Fazit zur Kulanzregelung der Deutschen Bahn
Wer mit einem EC, IC oder einem ICE unterwegs ist, kann ab nur 20 Minuten Verspätung und ohne gesonderte Bestätigung durch die Bahn einen anderen Fernverkehrszug nehmen, auch mit alternativer Streckenführung. Das gilt auch für Tickets mit Zugbindung und funktioniert auch in der Praxis problemlos. Das Anstehen im Reisezentrum sollte so für viele der Vergangenheit angehören – gerade in Zeiten immer weiter zunehmender Verspätungen dürfte das ein Segen sein!
Ab 20 Minuten Verspätung jeden Zug nehmen – die unbekannte Kulanzregelung der Deutschen Bahn
wieso unbekannte Kulanzregel ? ich kenne keinen “Vielfahrer” der diese Regel nicht kennt
Und wer sich ueber Verspaetungen zu seiner Reise informieren laesst, hat auch einen Nachweis das sein Zug mehr als 20 Minuten Verspaetung hat, da braucht es keinen Screenshot
In der Praxis kann ich auch nicht bestaetigen, das es staendig heißt, die Bahn ist unpuenktlich wie nie. Wenn ein Zug mal ein paar Minuten spaeter ankommt, ist das nicht wirklich eine “Verspaetung” sondern absolut im Rahmen.
Ganz im Gegenteil die Ausfaelle und Verspaetungen des Regionalen ÖPNV sind erheblich schlimmer und groesser als die der DB
Statistisch mag das so sein, dass die Bahn viel Verspätung hat. In der Praxis bin ich Vielfahrer und jede Woche mehrmals mit ICE’s unterwegs und erlebe nur in sehr seltenen Fällen Verspätungen, die über ein paar Minuten hinausgehen. Insofern finde ich dieses ewige Bahn-Bashing auch vollkommen übertrieben.
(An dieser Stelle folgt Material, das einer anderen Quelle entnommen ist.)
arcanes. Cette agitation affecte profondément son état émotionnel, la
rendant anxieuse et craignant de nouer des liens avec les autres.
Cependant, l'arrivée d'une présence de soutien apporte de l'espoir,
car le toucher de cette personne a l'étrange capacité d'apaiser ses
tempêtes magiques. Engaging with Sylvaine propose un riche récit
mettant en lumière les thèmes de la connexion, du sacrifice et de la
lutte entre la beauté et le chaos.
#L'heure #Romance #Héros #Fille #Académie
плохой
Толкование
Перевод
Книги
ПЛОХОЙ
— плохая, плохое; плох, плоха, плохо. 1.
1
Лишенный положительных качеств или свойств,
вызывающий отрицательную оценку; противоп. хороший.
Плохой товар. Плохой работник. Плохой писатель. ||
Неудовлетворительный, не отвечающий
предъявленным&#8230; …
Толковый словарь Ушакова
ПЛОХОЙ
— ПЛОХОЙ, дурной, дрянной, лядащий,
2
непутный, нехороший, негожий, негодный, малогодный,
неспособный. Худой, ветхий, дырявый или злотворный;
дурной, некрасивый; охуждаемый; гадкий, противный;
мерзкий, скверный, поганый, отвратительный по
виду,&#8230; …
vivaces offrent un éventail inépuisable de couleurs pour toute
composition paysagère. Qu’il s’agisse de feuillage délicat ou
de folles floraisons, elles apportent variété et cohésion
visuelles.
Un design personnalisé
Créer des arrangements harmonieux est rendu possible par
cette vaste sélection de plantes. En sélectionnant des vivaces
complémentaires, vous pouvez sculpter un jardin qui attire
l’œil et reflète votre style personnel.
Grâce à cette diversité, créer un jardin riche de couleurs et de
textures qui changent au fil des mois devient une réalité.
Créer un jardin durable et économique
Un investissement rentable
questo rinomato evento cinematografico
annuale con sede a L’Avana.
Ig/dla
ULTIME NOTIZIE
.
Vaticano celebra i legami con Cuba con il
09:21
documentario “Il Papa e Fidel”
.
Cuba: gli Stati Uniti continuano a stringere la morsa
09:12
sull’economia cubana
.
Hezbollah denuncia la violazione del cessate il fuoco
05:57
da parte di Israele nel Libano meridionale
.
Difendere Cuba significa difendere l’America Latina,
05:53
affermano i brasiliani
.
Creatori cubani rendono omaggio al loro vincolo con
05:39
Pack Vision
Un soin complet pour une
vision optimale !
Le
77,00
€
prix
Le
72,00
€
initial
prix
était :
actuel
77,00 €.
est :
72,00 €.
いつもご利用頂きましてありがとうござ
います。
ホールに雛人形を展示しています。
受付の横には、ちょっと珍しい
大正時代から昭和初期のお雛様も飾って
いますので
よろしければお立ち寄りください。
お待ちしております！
Obendrein kann ich sagen, dass ich auch schon ungeachtet einer signifikanten Verspätung auf andere als die gebuchten Züge umgestiegen bin. Es kam sogar vor, dass ich an einem anderen Tag gereist bin, als auf meinem Ticket stand. Bislang war den kontrollierenden Zugbegleitern das vollkommen egal. Auf die Zugbindung hat mich nie einer angesprochen.
Hallo Torsten, danke für den Kommentar. In der Tat verstehe ich den negativen Grundtenor bei der Bahn auch nicht. Bei meinen letzten 100 Fahrten ist vielleicht bei 10 etwas schiefgelaufen, wobei es auch nicht immer gravierend war (vielleicht mal 20-30 Minuten Verspätung). Dennoch ist Statistik nun mal Statistik, sodass zumindest die schlechten Werte aus dem Mai (leider) Realität sind. Danke auch für die Eindrücke zur “Umgehung” der Zugbindung – auch in meiner Erfahrung ist man hier doch ziemlich entspannt.
Im Moment ist das Deutschlandticket noch nicht stark reduziert. Wird sich aber bald ändern.